- Work order
When the line with "Научная деятельность (101, 1154)" appears below, start repeating lines exactly, and keep going through the line with "Ссылка (829, 732)"; add nothing outside that span.

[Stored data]

►

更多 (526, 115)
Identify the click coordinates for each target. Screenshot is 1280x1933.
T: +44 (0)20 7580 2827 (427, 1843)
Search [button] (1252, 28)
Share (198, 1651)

◄
►

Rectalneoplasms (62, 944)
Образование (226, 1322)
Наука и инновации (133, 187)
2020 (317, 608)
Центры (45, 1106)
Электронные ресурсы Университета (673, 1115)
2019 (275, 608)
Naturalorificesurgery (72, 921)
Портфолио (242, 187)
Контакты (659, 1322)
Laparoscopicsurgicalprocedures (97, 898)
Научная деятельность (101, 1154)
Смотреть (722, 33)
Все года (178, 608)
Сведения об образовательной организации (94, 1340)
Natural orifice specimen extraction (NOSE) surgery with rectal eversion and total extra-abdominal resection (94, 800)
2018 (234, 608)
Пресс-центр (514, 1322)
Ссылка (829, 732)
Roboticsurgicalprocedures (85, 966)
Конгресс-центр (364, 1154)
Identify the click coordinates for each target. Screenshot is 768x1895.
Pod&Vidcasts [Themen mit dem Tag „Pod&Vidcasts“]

◄

- Solution for this problem
Научная деятельность (101, 1154)
Смотреть (722, 33)
Все года (178, 608)
Сведения об образовательной организации (94, 1340)
Natural orifice specimen extraction (NOSE) surgery with rectal eversion and total extra-abdominal resection (94, 800)
2018 (234, 608)
Пресс-центр (514, 1322)
Ссылка (829, 732)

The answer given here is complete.